Task >> What is needed is an exact copy of every entry below, with the pictures left out.
=== Data under study ===
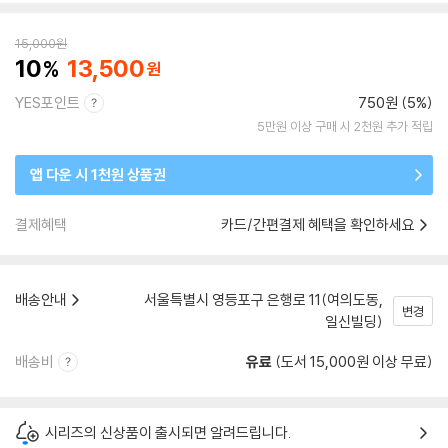
15,000
원
10
13,500
YES포인트
750원 (5%)
5만원 이상 구매 시 2천원 추가 적립
앱 다운 시 1천원 상품권
결제혜택
카드/간편결제 혜택을 확인하세요
배송안내
서울특별시 영등포구 은행로 11(여의도동,
변경
일신빌딩)
배송비
유료
(도서 15,000원 이상 무료)
시리즈의 신상품이 출시되면 알려드립니다.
===
Finished task >>
15,000
원
10
13,500
YES포인트
750원 (5%)
5만원 이상 구매 시 2천원 추가 적립
앱 다운 시 1천원 상품권
결제혜택
카드/간편결제 혜택을 확인하세요
배송안내
서울특별시 영등포구 은행로 11(여의도동,
변경
일신빌딩)
배송비
유료
(도서 15,000원 이상 무료)
시리즈의 신상품이 출시되면 알려드립니다.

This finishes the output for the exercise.